If fernet_list_keys shows a different key set on different control-plane nodes, you’ve found an intermittent-401 generator. The keys must be identical and rotated in lockstep across all nodes, with enough staging keys to cover your max token lifetime. This is a deeply mechanical, easy-to-get-subtly-wrong area, and AI is a good explainer of the staging/primary/secondary key lifecycle — but the rotation itself runs against real key material, and that material never goes into a chat window. Ever.

The credential wall is non-negotiable

Let me state the boundary plainly. I will share with an AI: HTTP status codes, sanitized role assignment tables, policy rule text, implied-role lists, and redacted log lines. I will never share: my admin token, my clouds.yaml, application credentials, or Fernet key material. The AI is a fast junior engineer — useful for unrolling logic and classifying errors, useless and dangerous as a holder of privilege. A token pasted into a chat is a token you have to treat as compromised, and an admin token is the keys to the entire cloud.
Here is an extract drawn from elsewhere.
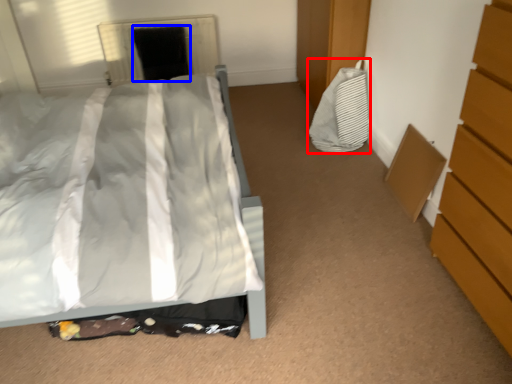 Question: Which object is further to the camera taking this photo, material (highlighted by a red box) or screen door (highlighted by a blue box)?

Choices:
 (A) material
 (B) screen door

Answer: (B)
When I formalize a fix for a recurring auth bug, I run the proposed policy change through our code review dashboard before it lands, and I file the durable runbooks under the OpenStack category. For the polished, reusable RBAC-debugging checklists, I’ve bundled them into a prompt pack so the next 403 ticket is a checklist, not an archaeology dig.

Conclusion

Keystone debugging is fundamentally about asking the right question in the right order: 401 or 403, then scope, then role assignments, then policy, then — for the truly cursed intermittent failures — Fernet keys. AI accelerates every one of those steps by being a tireless reader of tables and unroller of boolean logic. It just never crosses the line into holding your credentials or writing your production policy unreviewed. Keep it as the fast junior, keep yourself as the human who verifies, and the maze gets a lot shorter.